Присев ближе, я молча погладила его по руке.
– Единственное место, где у меня работала соображалка, – это в наших прачечных. В институте все время помнил про маму. А когда начинал крутиться в делах – забывал. Ну, забывал, что она умерла. Понимаешь? Декан подписал мне академ. Я взял денег взаймы и все вложил в новый проект: сеть кальянных. Он тоже выстрелил. Академ закончился, но в универ я не вернулся. Крутился в бизнесе, не останавливался ни на секунду. Каждую копейку вбрасывал в дело. От армии только пришлось откупиться… Да и то – мне так жалко было денег, что, если бы было на кого оставить бизнес, ушел бы служить, честное слово. Прикинь, каким стал скупердяем!
Я улыбнулась, но сердце болезненно сжалось. Антон и в самом деле не очень охотно тратил деньги. Помню его взгляд, когда он узнал историю пальто-призрака. У него не укладывалось в голове, что можно выкинуть несколько тысяч на вещь, которая будет висеть на манекене.
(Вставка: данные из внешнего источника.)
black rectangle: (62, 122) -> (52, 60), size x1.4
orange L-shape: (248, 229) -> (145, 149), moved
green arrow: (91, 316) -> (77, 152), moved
Наша единственная серьезная ссора тоже была связана с деньгами. У меня было кое-что на банковском счету. Маленькая подушечка безопасности. Коллега попросила в долг, и я дала, не раздумывая. Антон, узнав об этом, сделал мне выговор. «Чем ты думала? Она никогда не вернет тебе деньги! Ведешь себя как избалованный ребенок!» В конце концов я огрызнулась, что это мои деньги, а не его, и коль скоро я их зарабатываю своим трудом, мне и решать, как ими распоряжаться. Антон притих и долго извинялся.
Я еще тогда поняла: на него изредка что-то находит. Может быть, призрак голодного детства пугал его?
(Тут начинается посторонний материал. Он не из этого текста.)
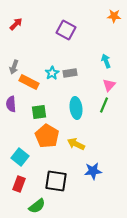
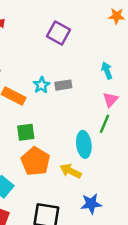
cyan ellipse: (76, 108) -> (84, 144), moved

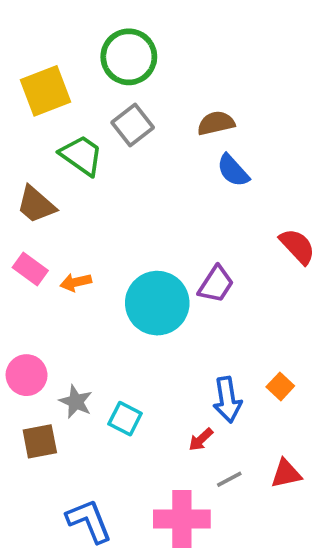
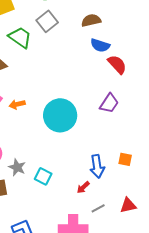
blue semicircle: (233, 170) -> (100, 45), turned -30
red semicircle: (297, 246) -> (117, 64), moved
purple trapezoid: (216, 284) -> (109, 103), moved
orange square: (280, 386) -> (125, 159), turned -32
Теперь ясно, что дело не в детских страхах. В голове у Антона навсегда осело, что мать умерла, потому что они были бедны.
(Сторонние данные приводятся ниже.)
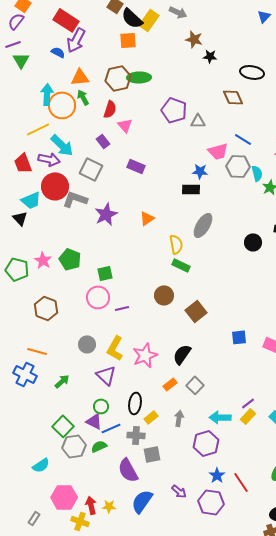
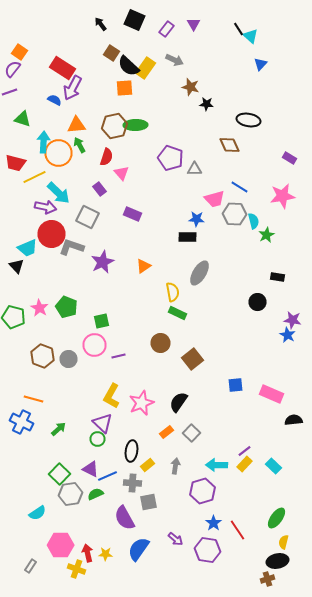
green triangle: (21, 60) -> (22, 119), moved, turned -42
red trapezoid: (23, 163) -> (16, 163), moved, turned -55
black circle: (253, 242) -> (258, 302), moved
gray circle: (87, 344) -> (68, 359), moved
green circle: (101, 406) -> (98, 439), moved

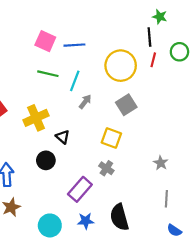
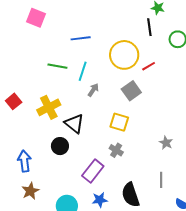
pink square: (45, 41) -> (36, 18), moved
red line: (153, 60) -> (149, 66), moved, turned 48
black triangle: (63, 137) -> (74, 124), size x1.5
gray line: (166, 199) -> (161, 180), moved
– Через четыре года бизнес шел так хорошо, что я стал подумывать насчет франшизы. Ко мне подкатывали кое-какие люди из Екатеринбурга… Деловые, вполне серьезные. Я навел справки. Перспективы открывались такие, что дух захватывало. Но тут объявились новые люди. Уже не из Еката.
Он замолчал.
– Милый, я не понимаю…
Антон глубоко затянулся и швырнул окурок за окно.
– Ну, если вкратце, мне предложили делиться. Честный раздел… – Его губы искривила болезненная ухмылка. – Мне – ничего, им – все. В порядке большой милости они соглашались поставить меня менеджером в одной из кальянных. У меня внаглую хотели отжать бизнес, Полинка. Ничего не стеснялись. Кондратьевского папашу к этому времени поперли со службы, так что заступиться за нас было некому.
– Ты согласился?
– За кого ты меня принимаешь? Я отказался. Ну и… в общем, чтобы долго не рассусоливать, скажу сразу: Кондрат меня сдал. Ему оставили одну прачечную, и в обмен он написал явку с повинной – типа, мы мутили с налогами. У нас в стране посадить можно любого. Весь мелкий бизнес ходит под уголовным кодексом. Все деньги просадил на адвокатов, а надо было просаживать на взятку судье. Хотя… – Он обреченно махнул рукой. – Я по глазам ее видел, что она все понимает. Но на три года закатать меня ей это не помешало.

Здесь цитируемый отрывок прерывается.